Along with shorter-lasting antibodies, COVID-19 vaccines also trigger what’s essentially a long-term memory in the immune system. That memory appears to increase and become better at making variant-fighting antibodies over time. That longer-term protection, which includes what are known as T cells and memory B cells, is harder to measure in the lab than antibodies. But it’s thought to play an important role in preventing severe illness and hospitalizations.

But less than a year into the vaccine campaign, much of the research has focused on vaccine-derived antibodies, which help lock onto an invading pathogen and tag it for attack by the rest of the immune system.

A small U.S. study examined a group of nursing home patients and staff who got two doses of the Pfizer vaccine. It found antibody levels in both groups waned over time. But the 120 residents in the study, who had a median age of 76, started out with a much lower level of antibodies than the younger staff did.

Over a number of months, “they end up in an even worse spot,” said David Canaday, an infectious disease physician and professor of medicine at Case Western Reserve University in Cleveland, Ohio, who led the study, which was released as a preprint before publication in late August.

Two weeks after a second inoculation, neutralizing antibodies had fallen below the level of detection in 16% of nursing home residents who hadn’t had COVID-19 before their immunizations. Six months post-vaccination, 70% had extremely low levels. By contrast, only 16% of the 64 younger caregivers had such meager antibodies six months out, the research found.

“Definitely the protection will drop a fair amount with these levels of antibody loss,” Canaday said. But it’s unlikely such a loss will mean zero protection.
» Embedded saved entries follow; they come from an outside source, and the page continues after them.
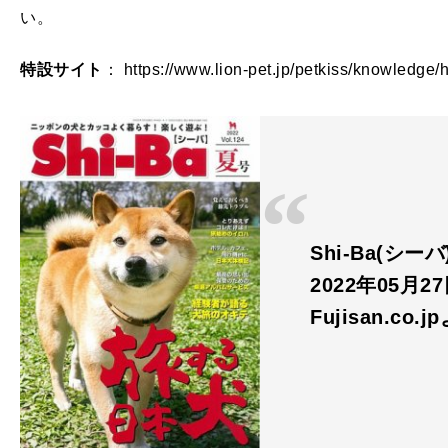
い。
特設サイト
： https://www.lion-pet.jp/petkiss/knowledg
Shi-Ba(シー
2022年05月2
Fujisan.co.j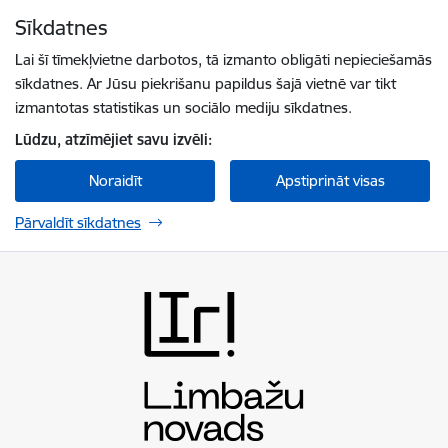
Pāriet uz lapas saturu
Sīkdatnes
Spied
lai meklētu
Enter
Lai šī tīmekļvietne darbotos, tā izmanto obligāti nepieciešamās
sīkdatnes. Ar Jūsu piekrišanu papildus šajā vietnē var tikt
izmantotas statistikas un sociālo mediju sīkdatnes.
Lūdzu, atzīmējiet savu izvēli:
Noraidīt
Apstiprināt visas
Pārvaldīt sīkdatnes
Limbažu novada pašvaldība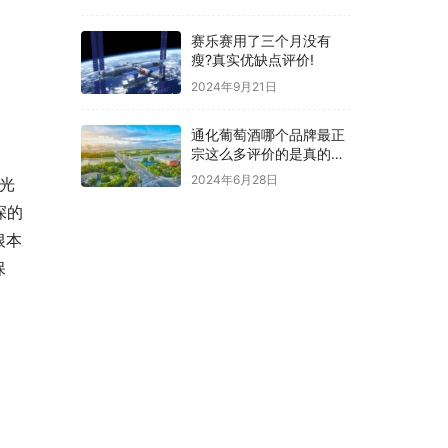
赛乐赛用了三个月没有
瘦?真实优缺点评价!
2024年9月21日
通化葡萄酒哪个品牌最正
宗这么多评价的是真的
吗？
2024年6月28日
激光
深的
根本
保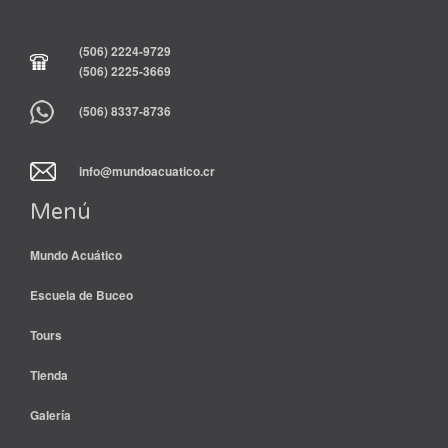
(506) 2224-9729
(506) 2225-3669
(506) 8337-8736
info@mundoacuatico.cr
Menú
Mundo Acuático
Escuela de Buceo
Tours
Tienda
Galería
A second study compared antibody levels in 167 University of Virginia health system staff immunized with either the Moderna or Pfizer vaccine. Antibodies levels after the second vaccine were about 50% higher in people who got the Moderna shot, the researchers said Thursday in a letter in Jama Network Open.

Subtle differences

But when the researchers dug further, they found that the difference was mostly explained by an inferior response to the Pfizer vaccine in people 50 and older, says Jeffrey Wilson, an immunologist at the University of Virginia and co-author on the study. With the Moderna vaccine, the antibody response after two shots didn’t differ dramatically by age group.

“There are probably subtle differences between Pfizer and Moderna,” said Wilson. “Whether that has a clinically meaningful impact on protection against the virus remains to be seen.”

The University of Virginia finding is broadly consistent with a bigger study of more than 1,600 workers at a hospital in Belgium that found people who got the Moderna vaccine had, on average, double the antibody levels of those who got Pfizer. But the Belgian study, which was published Monday in the Journal of the American Medical Association, found Moderna produced higher antibody levels in all age groups.

None of the studies measured whether fewer antibodies results in less protection over time. But as the delta variant has taken over, emerging data increasingly show a deteriorating level of protection from immunizations, leading to more reports of breakthrough infections where a vaccinated person becomes ill.

Protection against severe disease and hospitalization — the most important health benefit of vaccination — has generally remained strong.

“We’re not seeing the hospitals filling up with vaccinated people,” says Angela Rasmussen, a virologist at the Vaccine and Infectious Disease Organization at the University of Saskatchewan in Saskatoon. “What we’re seeing is mostly unvaccinated people still making up the bulk of the new cases.”